NATO prepara “zona automatizada” com IA para defender fronteiras europeias da Rússia

Área automatizada deverá integrar um vasto conjunto de sensores capazes de detetar forças inimigas e acionar respostas defensivas, incluindo drones, veículos de combate semiautónomos, robôs terrestres, bem como sistemas automáticos de defesa aérea e antimísseis

Francisco Laranjeira
Janeiro 26, 2026
12:48

A NATO está a preparar um reforço significativo das suas defesas ao longo das fronteiras europeias com a Rússia, através da criação de uma “zona automatizada” apoiada por inteligência artificial, concebida para funcionar sem a presença permanente de forças terrestres humanas.

De acordo com o ‘Kyiv Post’, a informação foi avançada pelo general alemão Thomas Lowin, vice-chefe de operações da NATO, em declarações ao jornal ‘Welt am Sonntag’. O responsável explicou que esta zona serviria como uma barreira defensiva inicial, antecedendo uma “espécie de zona quente”, onde poderia ocorrer combate convencional.

A área automatizada deverá integrar um vasto conjunto de sensores capazes de detetar forças inimigas e acionar respostas defensivas, incluindo drones, veículos de combate semiautónomos, robôs terrestres, bem como sistemas automáticos de defesa aérea e antimísseis.

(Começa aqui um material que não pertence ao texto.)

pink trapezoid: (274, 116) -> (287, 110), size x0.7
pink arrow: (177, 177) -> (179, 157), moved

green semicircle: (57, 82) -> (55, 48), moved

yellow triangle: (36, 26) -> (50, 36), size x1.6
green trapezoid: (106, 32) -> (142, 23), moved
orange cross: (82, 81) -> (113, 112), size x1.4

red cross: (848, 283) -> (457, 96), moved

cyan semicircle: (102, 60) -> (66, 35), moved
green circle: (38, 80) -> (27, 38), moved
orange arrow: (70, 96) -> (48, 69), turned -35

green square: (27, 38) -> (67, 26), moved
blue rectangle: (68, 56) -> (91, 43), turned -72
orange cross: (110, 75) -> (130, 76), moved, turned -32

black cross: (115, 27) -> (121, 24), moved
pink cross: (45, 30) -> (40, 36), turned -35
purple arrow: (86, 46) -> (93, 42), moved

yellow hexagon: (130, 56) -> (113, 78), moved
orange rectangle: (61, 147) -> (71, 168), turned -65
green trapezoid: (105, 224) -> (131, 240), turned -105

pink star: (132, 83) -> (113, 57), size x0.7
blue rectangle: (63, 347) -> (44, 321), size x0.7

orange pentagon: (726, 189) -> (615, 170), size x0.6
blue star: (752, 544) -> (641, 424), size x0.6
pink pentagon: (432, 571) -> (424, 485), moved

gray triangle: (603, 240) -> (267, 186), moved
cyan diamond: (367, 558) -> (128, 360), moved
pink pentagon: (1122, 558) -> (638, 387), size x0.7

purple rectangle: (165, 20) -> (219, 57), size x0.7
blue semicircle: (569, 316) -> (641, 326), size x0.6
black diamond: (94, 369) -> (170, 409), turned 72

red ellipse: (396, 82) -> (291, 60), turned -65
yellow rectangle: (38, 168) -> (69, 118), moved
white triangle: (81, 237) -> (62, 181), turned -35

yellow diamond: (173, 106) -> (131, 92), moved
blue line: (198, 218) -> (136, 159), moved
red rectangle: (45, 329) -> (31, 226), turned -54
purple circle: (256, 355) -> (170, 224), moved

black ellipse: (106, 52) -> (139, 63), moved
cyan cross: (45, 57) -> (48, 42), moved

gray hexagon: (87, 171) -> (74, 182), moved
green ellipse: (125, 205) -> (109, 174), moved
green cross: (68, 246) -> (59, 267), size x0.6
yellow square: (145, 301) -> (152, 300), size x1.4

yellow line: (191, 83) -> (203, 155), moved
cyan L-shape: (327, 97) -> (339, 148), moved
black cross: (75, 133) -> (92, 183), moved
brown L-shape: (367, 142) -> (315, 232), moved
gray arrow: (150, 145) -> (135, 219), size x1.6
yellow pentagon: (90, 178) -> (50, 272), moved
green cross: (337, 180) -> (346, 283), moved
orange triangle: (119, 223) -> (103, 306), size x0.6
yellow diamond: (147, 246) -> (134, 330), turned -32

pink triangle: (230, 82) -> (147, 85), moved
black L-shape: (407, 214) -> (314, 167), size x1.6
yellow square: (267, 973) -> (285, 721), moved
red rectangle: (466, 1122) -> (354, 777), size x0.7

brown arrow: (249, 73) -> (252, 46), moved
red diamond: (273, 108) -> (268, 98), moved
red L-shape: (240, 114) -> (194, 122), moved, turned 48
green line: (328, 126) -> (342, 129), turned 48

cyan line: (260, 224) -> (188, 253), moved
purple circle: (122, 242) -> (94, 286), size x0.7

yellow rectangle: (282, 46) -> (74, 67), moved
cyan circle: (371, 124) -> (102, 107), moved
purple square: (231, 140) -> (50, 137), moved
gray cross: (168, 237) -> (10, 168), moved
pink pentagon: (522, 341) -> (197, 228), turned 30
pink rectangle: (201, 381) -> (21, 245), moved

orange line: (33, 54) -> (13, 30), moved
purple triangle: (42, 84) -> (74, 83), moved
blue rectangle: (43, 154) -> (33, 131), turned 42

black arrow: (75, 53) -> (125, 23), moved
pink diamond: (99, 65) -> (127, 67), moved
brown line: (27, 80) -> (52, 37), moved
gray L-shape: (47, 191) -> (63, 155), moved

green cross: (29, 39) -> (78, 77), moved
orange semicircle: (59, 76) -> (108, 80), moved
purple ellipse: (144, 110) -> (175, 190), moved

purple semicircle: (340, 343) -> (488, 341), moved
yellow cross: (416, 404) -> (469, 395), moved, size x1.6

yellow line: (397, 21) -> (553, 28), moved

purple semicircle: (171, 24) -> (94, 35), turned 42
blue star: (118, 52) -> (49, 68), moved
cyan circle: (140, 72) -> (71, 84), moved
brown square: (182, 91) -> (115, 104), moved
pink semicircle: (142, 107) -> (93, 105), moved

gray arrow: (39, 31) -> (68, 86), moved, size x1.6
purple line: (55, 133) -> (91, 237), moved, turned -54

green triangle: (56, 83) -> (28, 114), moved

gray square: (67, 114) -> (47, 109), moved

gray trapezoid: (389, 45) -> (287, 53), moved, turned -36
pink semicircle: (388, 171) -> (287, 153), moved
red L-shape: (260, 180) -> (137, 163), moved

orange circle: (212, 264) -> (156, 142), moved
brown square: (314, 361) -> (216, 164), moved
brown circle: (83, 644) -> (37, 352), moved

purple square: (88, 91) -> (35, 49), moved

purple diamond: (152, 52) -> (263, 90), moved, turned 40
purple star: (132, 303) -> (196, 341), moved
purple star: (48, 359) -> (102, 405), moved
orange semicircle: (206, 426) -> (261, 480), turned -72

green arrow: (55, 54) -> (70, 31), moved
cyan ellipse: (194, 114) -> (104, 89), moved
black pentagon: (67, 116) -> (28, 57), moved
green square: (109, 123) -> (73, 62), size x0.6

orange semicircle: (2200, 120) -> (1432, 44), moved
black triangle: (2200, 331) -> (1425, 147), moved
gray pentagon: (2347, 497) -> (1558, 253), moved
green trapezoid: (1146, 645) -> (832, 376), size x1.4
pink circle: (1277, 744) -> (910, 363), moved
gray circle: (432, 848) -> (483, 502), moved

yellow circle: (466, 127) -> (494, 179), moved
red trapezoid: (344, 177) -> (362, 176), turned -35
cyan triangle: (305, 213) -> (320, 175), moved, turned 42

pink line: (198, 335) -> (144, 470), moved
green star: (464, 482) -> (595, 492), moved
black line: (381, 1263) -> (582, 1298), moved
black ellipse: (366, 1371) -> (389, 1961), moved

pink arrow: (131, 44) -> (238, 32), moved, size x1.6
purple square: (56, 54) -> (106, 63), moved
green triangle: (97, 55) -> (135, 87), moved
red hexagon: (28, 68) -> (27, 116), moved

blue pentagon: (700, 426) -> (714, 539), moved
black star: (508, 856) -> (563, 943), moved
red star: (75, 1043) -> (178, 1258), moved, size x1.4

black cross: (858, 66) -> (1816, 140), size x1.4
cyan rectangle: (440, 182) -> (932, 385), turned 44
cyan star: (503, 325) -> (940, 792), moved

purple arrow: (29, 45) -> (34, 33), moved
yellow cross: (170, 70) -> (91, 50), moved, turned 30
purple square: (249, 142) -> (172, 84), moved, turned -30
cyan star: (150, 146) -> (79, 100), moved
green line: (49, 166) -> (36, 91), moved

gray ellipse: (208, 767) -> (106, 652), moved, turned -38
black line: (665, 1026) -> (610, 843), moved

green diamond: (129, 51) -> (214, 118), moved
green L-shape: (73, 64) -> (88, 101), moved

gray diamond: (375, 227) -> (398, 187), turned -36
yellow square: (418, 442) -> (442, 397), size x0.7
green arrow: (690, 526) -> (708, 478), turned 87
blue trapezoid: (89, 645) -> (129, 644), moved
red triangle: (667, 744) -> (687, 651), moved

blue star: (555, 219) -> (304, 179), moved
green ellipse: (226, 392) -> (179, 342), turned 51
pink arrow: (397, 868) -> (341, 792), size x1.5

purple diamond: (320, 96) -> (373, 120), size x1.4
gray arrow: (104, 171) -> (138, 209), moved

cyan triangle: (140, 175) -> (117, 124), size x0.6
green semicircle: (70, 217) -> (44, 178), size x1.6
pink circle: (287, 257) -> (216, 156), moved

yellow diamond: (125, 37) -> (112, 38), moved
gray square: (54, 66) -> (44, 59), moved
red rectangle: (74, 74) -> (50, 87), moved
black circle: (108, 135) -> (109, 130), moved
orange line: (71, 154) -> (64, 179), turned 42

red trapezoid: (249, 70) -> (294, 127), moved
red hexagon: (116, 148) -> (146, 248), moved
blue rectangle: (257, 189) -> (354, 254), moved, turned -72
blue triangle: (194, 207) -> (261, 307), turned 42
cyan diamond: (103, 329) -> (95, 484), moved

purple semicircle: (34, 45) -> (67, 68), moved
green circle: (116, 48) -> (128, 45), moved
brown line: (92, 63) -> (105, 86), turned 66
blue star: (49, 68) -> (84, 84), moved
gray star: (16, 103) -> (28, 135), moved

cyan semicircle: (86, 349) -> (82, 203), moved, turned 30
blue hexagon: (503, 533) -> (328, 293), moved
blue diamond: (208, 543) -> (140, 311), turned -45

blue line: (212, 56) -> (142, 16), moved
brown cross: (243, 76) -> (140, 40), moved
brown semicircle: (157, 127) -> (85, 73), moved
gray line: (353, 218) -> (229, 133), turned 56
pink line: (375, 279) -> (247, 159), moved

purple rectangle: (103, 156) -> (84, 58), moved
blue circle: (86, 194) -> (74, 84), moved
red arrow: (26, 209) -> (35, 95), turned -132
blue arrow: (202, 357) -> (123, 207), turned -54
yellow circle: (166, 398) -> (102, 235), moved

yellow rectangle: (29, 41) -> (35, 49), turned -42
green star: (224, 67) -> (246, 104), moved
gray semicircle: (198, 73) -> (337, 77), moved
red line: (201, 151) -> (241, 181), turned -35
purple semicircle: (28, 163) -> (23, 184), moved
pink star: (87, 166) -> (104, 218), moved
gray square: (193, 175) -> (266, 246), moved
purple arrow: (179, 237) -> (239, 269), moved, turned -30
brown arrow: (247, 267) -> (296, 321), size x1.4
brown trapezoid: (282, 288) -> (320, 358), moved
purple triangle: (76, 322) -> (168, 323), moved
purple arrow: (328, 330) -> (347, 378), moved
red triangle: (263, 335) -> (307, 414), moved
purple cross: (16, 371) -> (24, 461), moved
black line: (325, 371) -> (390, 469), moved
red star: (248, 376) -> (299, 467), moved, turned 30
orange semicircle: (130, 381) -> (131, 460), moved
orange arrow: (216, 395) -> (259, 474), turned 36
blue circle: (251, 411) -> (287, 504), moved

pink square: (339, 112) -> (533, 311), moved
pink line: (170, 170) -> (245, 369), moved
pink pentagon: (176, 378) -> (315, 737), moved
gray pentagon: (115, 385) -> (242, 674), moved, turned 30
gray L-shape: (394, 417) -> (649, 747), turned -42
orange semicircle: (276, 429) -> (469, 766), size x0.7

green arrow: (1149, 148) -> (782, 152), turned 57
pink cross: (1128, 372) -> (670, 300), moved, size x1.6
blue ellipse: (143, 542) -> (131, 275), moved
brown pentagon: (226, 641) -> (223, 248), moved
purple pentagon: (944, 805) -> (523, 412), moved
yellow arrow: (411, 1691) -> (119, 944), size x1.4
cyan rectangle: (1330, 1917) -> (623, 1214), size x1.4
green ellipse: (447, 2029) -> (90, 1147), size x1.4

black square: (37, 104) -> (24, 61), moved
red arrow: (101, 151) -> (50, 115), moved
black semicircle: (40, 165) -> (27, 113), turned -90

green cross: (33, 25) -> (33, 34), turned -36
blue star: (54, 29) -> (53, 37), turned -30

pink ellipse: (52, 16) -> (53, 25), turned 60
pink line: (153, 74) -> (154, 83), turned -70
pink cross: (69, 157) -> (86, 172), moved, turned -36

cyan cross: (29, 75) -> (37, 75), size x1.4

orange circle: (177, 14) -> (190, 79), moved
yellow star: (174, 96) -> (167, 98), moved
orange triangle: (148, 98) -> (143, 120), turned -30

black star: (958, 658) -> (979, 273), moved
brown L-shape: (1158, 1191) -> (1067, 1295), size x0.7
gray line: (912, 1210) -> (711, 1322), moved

Segundo Lowin, apesar do elevado grau de automação, qualquer decisão de utilização de armamento letal continuará a estar sempre sob responsabilidade humana.

Os sensores estariam distribuídos “em terra, no espaço, no ciberespaço e no ar”, cobrindo uma extensão de vários milhares de quilómetros. Esses sistemas permitiriam identificar movimentos inimigos ou o posicionamento de armamento e transmitir informação em tempo real a todos os países da Aliança Atlântica, segundo o ‘Kyiv Post’.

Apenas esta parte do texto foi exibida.